▸ **Problem requirements**
Extract each line from the entries below that has the string "Sicherungselemente" in it.

[Saved data entries]
* * *

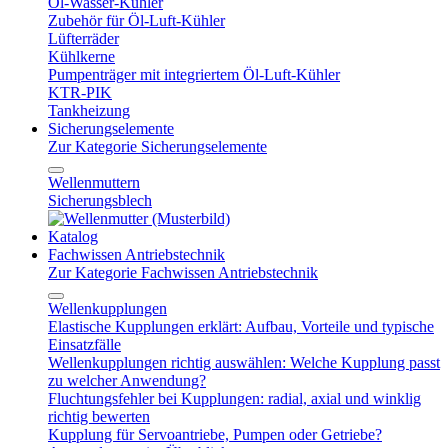
Öl-Wasser-Kühler
Zubehör für Öl-Luft-Kühler
Lüfterräder
Kühlkerne
Pumpenträger mit integriertem Öl-Luft-Kühler
KTR-PIK
Tankheizung
Sicherungselemente
Zur Kategorie Sicherungselemente
Wellenmuttern
Sicherungsblech
Katalog
Fachwissen Antriebstechnik
Zur Kategorie Fachwissen Antriebstechnik
Wellenkupplungen
Elastische Kupplungen erklärt: Aufbau, Vorteile und typische
Einsatzfälle
Wellenkupplungen richtig auswählen: Welche Kupplung passt
zu welcher Anwendung?
Fluchtungsfehler bei Kupplungen: radial, axial und winklig
richtig bewerten
Kupplung für Servoantriebe, Pumpen oder Getriebe?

* * *

▸ **Your solution**
Sicherungselemente
Zur Kategorie Sicherungselemente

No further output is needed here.